(Data items)
::::::::

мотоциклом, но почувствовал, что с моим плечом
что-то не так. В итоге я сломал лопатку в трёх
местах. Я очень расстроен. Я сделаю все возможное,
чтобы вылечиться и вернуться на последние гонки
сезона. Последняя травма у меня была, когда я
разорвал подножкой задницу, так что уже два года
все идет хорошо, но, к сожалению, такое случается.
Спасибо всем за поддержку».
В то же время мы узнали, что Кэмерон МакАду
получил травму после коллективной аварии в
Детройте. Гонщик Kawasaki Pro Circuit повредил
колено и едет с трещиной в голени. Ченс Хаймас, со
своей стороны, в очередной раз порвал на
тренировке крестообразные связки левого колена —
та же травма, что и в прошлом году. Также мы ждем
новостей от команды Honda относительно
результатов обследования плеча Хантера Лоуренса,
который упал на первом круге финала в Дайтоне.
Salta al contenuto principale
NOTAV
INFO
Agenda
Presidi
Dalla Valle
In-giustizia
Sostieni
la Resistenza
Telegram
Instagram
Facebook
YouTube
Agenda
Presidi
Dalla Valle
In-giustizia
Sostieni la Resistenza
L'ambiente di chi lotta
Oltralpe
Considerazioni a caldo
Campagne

::::::::

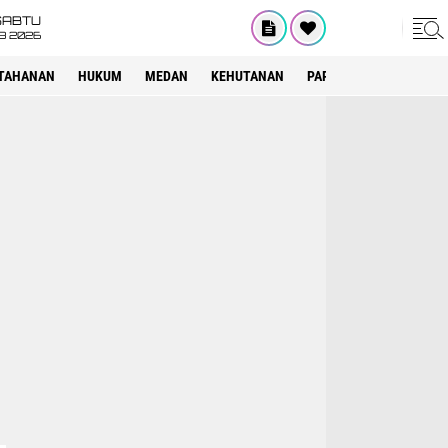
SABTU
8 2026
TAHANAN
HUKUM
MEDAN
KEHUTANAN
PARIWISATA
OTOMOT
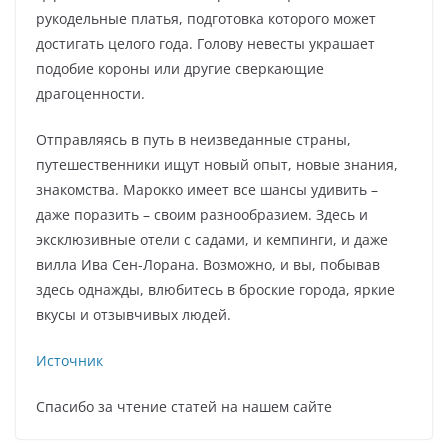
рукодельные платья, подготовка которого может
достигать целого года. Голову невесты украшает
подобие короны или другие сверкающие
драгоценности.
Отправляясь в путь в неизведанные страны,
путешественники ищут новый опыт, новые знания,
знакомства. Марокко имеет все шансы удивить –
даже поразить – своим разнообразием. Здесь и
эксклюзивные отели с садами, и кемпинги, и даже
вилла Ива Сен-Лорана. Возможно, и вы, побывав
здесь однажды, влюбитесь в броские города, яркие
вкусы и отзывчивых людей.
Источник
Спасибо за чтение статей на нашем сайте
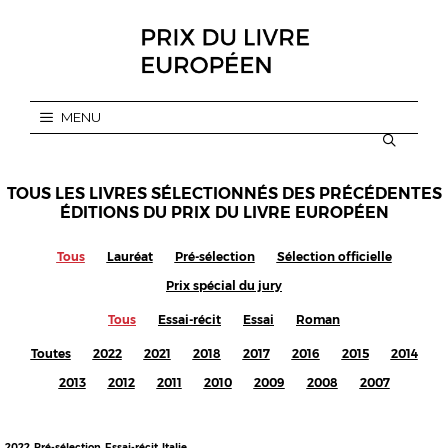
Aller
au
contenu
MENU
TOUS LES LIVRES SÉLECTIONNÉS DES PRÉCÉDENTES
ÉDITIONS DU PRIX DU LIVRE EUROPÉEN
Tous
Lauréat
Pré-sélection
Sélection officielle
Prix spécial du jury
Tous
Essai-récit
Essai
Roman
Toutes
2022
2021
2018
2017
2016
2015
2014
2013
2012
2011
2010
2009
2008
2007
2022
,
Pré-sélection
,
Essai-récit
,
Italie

::::::::

#### Problem to work on
Every line above with the word "года" is to be copied out.

#### Solution for this exercise
разорвал подножкой задницу, так что уже два года
достигать целого года. Голову невесты украшает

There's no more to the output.